L’OBJET DE LA CONTESTATION

[5]           L’employeur demande à la Commission des lésions professionnelles de déterminer qu’il a droit à un partage de l’imputation de l’ordre de 10 % à son dossier et de 90 % aux employeurs de toutes les unités.

LES FAITS

[6]           À l’époque pertinente, le travailleur occupe un poste de manutentionnaire pour le compte de l’employeur, au département du déménagement.

[7]           Le 18 mai 2006, le travailleur subit un accident du travail. En poussant un chariot, il ressent une douleur au genou gauche. Il est question d’un mouvement de torsion. La douleur se manifeste lorsque le travailleur dépose son pied au sol.

[8]           Le travailleur est alors âgé de 49 ans.

[9]           Le 19 mai 2006, il consulte la docteure Julie Roy, laquelle suspecte une lésion méniscale au genou gauche. Le travailleur est en arrêt de travail jusqu’au 28 mai 2006.

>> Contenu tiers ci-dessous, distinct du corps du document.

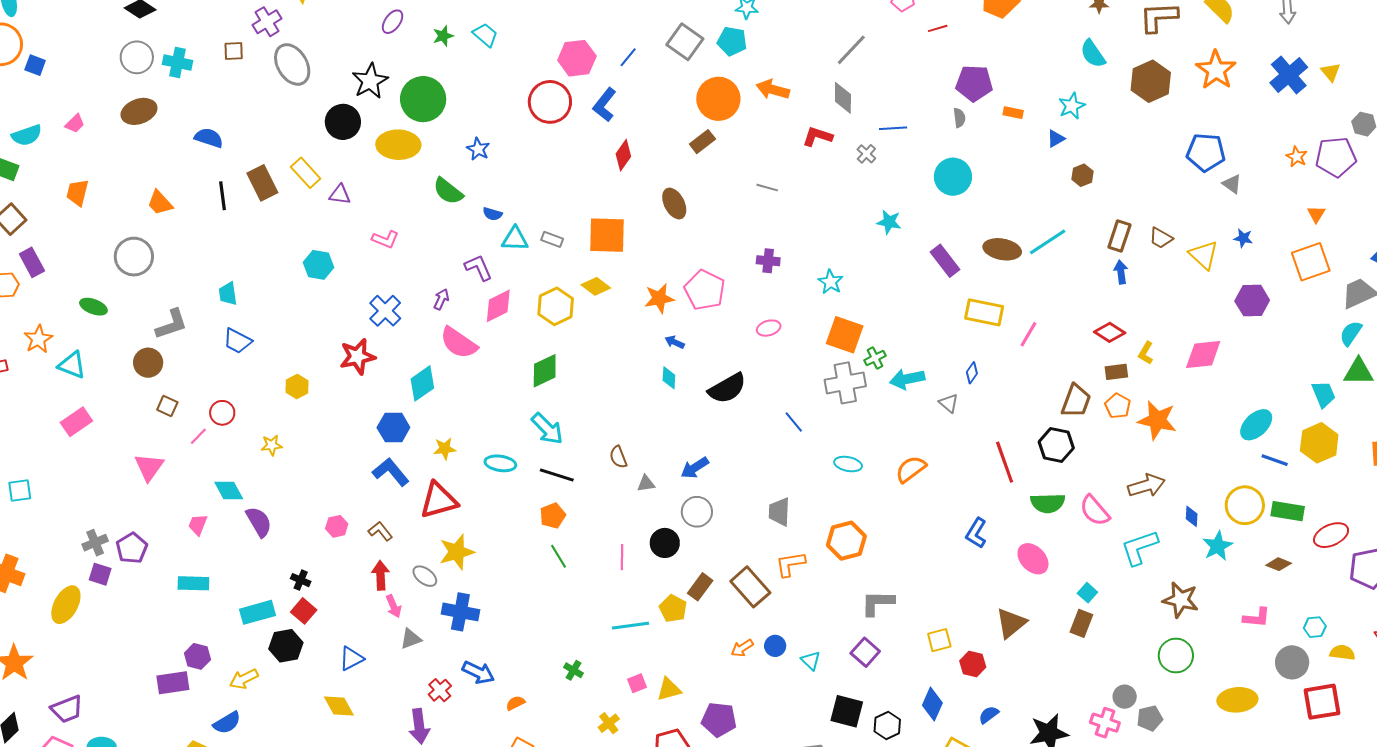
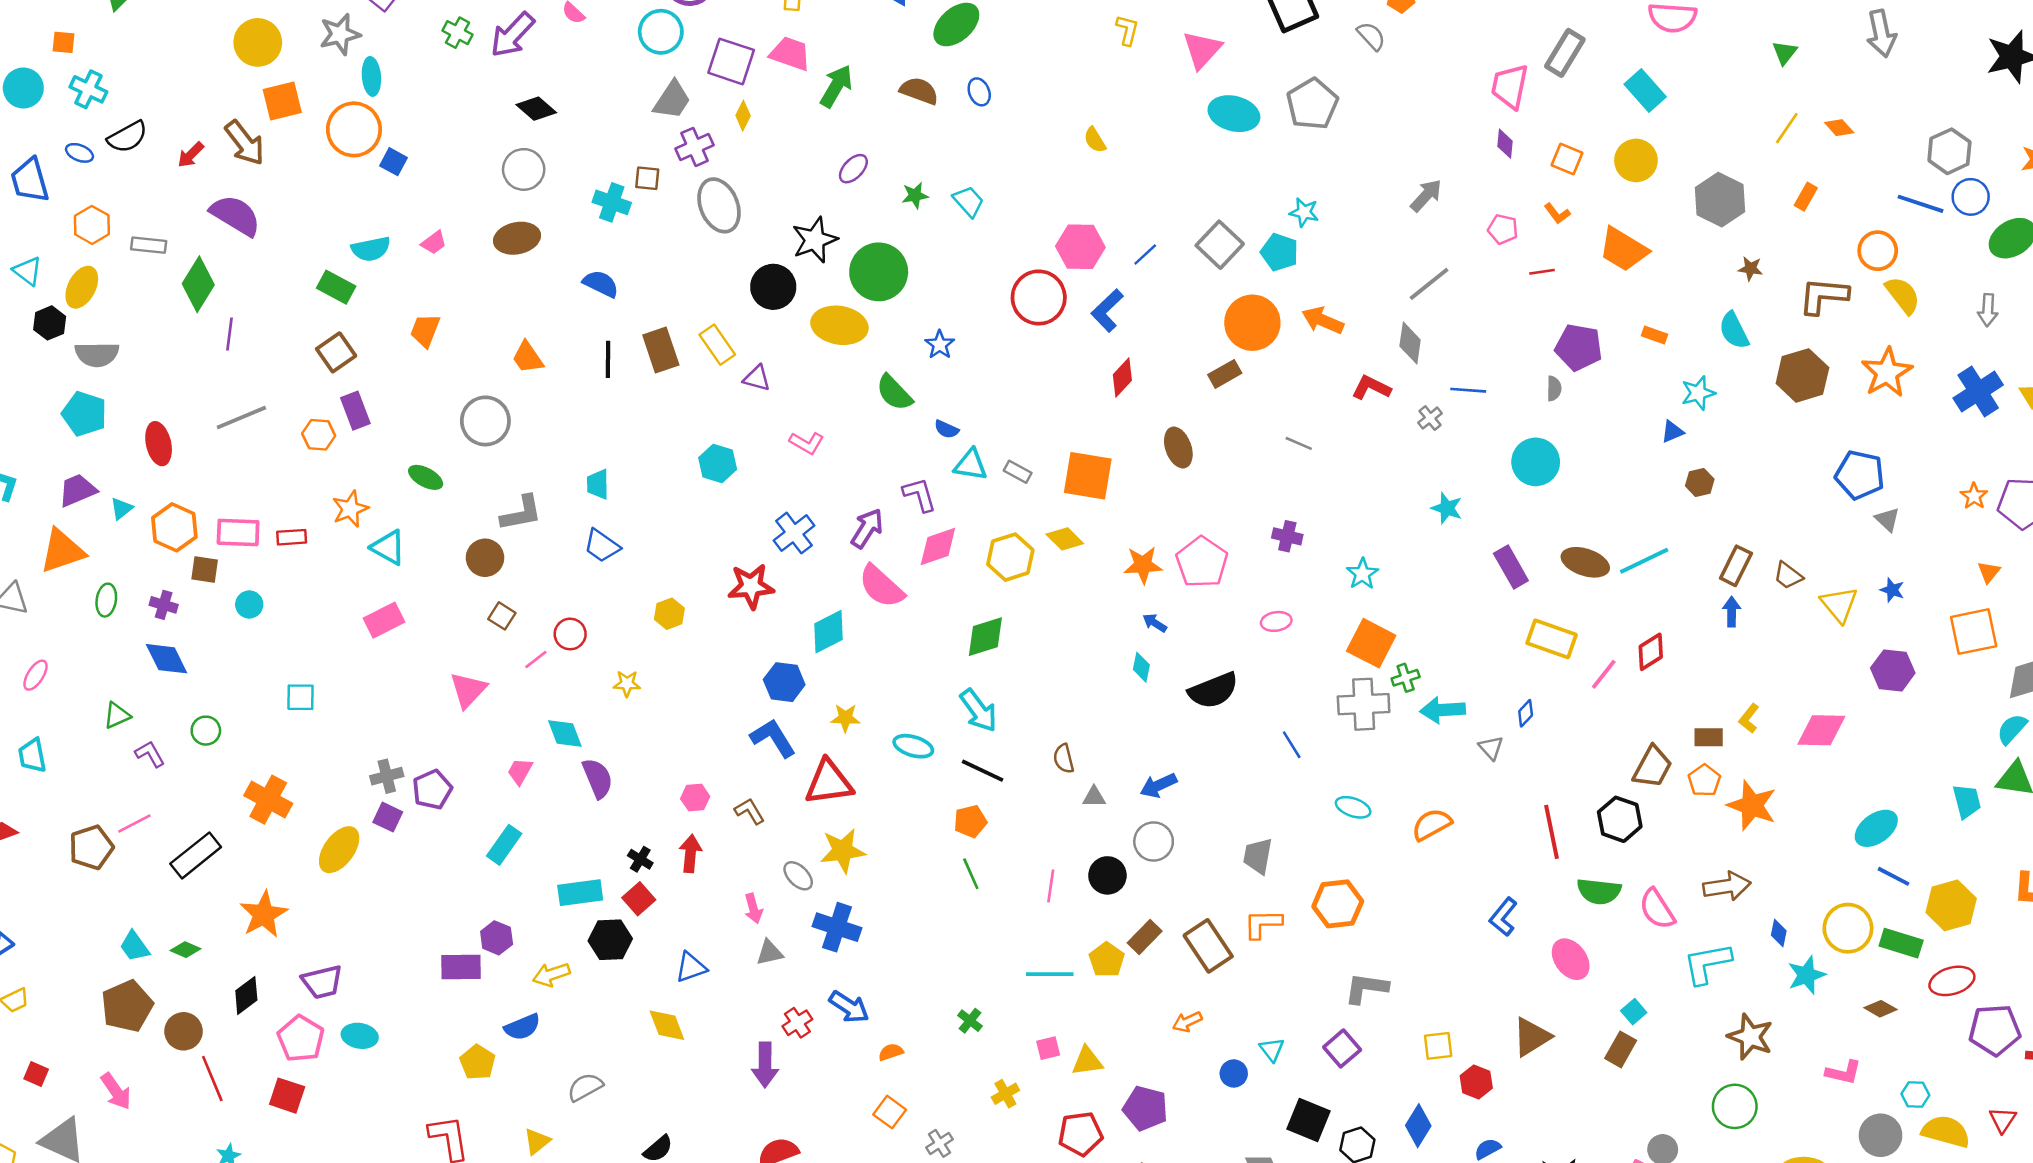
cyan cross: (177, 62) -> (612, 202), moved
orange rectangle: (1013, 113) -> (1654, 335), moved
purple arrow: (441, 299) -> (867, 528), size x1.5
red diamond: (1110, 332) -> (1651, 652), moved, turned -72
yellow hexagon: (1319, 443) -> (1951, 905), moved
red arrow: (381, 575) -> (690, 854), moved
cyan rectangle: (193, 583) -> (504, 845), turned -64
blue circle: (775, 646) -> (1234, 1073), moved
yellow semicircle: (1342, 653) -> (1946, 1131), size x1.5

[10]        Le 30 mai 2006, il consulte la docteure Maryse Laverdière, laquelle pose un diagnostic d’entorse au genou gauche. Elle prévoit un retour au travail le 5 juin 2006.

[11]        Le 9 juin 2006, le travailleur revoit la docteure Roy. Elle maintient le diagnostic de lésion méniscale interne au genou gauche. Elle demande une arthrographie et elle dirige le travailleur en orthopédie. L’arrêt de travail est prolongé.

[12]        Le 15 juin 2006, la CSST rend une décision par laquelle elle reconnaît l’existence d’une lésion professionnelle le 18 mai 2006, soit une lésion méniscale au genou gauche.

[13]        Cette décision est contestée jusqu’à la Commission des lésions professionnelles[2], laquelle va rétablir la décision du 15 juin 2006. On reconnaît donc l’existence d’une lésion professionnelle.

 

[14]        Le travailleur revoit la docteure Laverdière le 12 juillet 2006. Elle pose un diagnostic de gonalgie gauche. Elle dirige le travailleur en orthopédie.

[15]        Le 27 juillet 2006, le travailleur est examiné par le docteur Sylvain Belzile, orthopédiste. Il pose un diagnostic de syndrome fémoro-patellaire gauche et il suspecte la présence d’une déchirure méniscale. Il demande une résonance magnétique.

[16]        Le 16 août 2006, le travailleur passe une résonance magnétique du genou gauche. Le radiologiste interprète l’examen comme suit :

Épanchement intra-articulaire modéré avec kyste poplité comportant plusieurs lobulations autour duquel la graisse est très infiltrée, suggérant à tout le moins une rupture partielle de ce kyste.

Dégénérescence mixoïde de la corne postérieure du ménisque interne associée à une petite déchirure oblique et à une petite déchirure radiaire au niveau de la corne intermédiaire.

Entorse de grade 1 du ligament collatéral interne.

Œdème osseux au condyle fémoral interne et au plateau tibial interne.

 

 

[17]        Le 7 septembre 2006, le travailleur revoit le docteur Belzile, lequel produit un rapport médical final. La lésion professionnelle est consolidée sans atteinte permanente à l'intégrité physique ou psychique ni limitations fonctionnelles. Le travailleur peut reprendre son travail à compter du 11 septembre 2006.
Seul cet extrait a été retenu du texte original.